Sovrano su tutto e su tutti è comunque il tempo: “E’ attraverso il tempo che l’individuo si interroga sulla natura e sulla specificità del proprio destino e delle proprie responsabilità” e ancora: “Ogni possibile futuro sarà il risultato del lavoro di noi esseri umani… siamo noi che dobbiamo essere creatori del futuro”[3].

E’ il tempo che vedrà franare quelle vasche, che vedrà crescere gli arbusti della Piantagione Paradise (anche questa in terra d’Abruzzo) o i semi alle Seychelles (uno dei coco de mer che Beuys aveva piantato nel dicembre del 1980 è nato qualche giorno dopo la sua morte). E’ il tempo che insegna la saggezza e dà un senso alla vita. L’arte però li contiene tutti: “L’arte è il completamento della natura. L’arte è la natura complementare”[4].

Beuys ha amato l’Italia perché in Italia ha trovato il terreno fertile in cui mettere a dimora i semi di un progetto che non ha confini e che appartiene all’umanità. Ma basterà il tempo per capire se l’Italia saprà amare Beuys?

Per dovere di cronaca è giusto dire che ben cinque musei italiani hanno rifiutato questa mostra e la relativa donazione.

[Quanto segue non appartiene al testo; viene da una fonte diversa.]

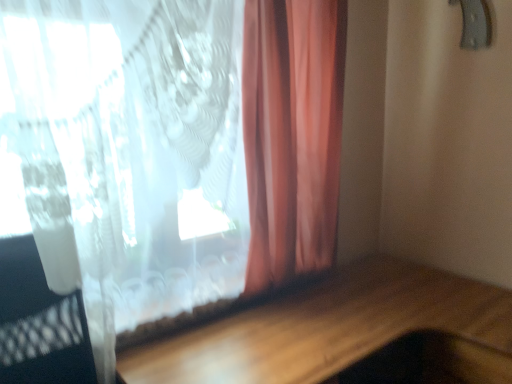 Find the location of a particular element. The width and height of the screenshot is (512, 384). vacant area situated below translucent fabric curtain at upper left (from a real-world perspective) is located at coordinates (198, 327). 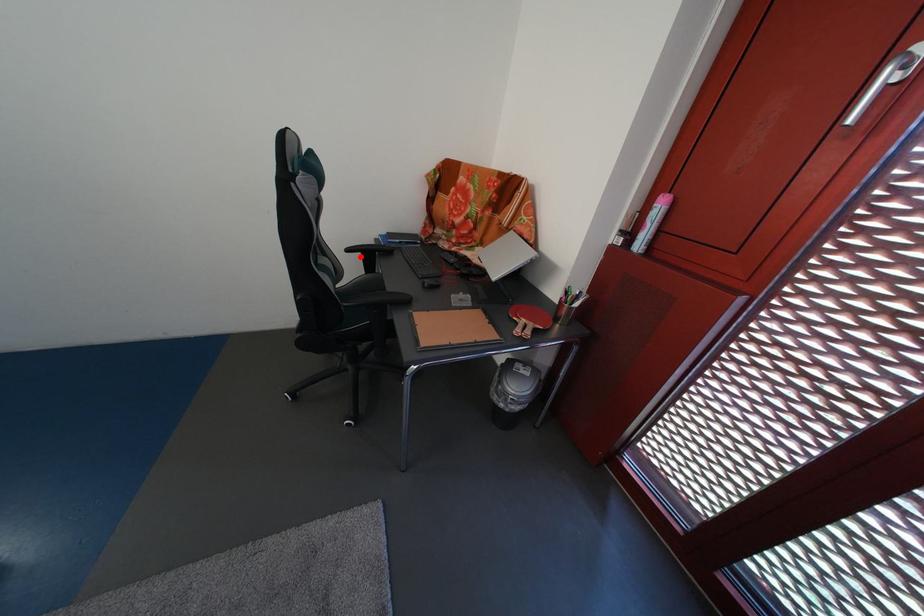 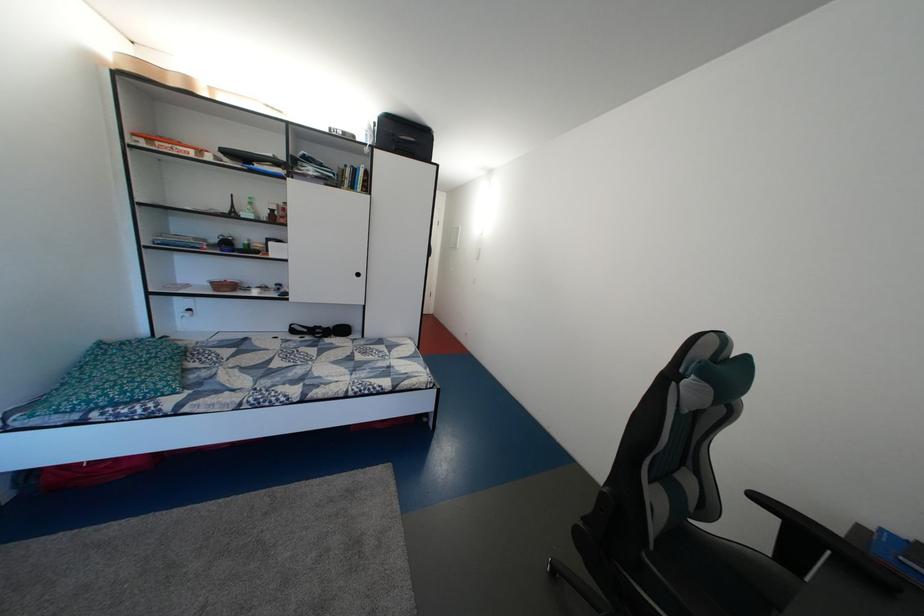 Locate, in the second image, the point that corresponds to the highlighted location in the first image.

(768, 504)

Per fortuna l’arte di Beuys è un patrimonio che non ha bisogno di musei per continuare a vivere.

Lorella Giudici

D’ARS year 51/nr 206/summer 2011

[1] L. De Domizio Durini, Beuys Voice, Electa, Milano 2011, p. 250.

[2] J. Beuys, in Beuys voice, op cit, rispettivamente p. 37.

[3] J. Beuys, in Beuys voice, op cit, rispettivamente p. 958 e p. 461.

[4] J. Beuys, in Beuys voice, op cit, rispettivamente p. 483.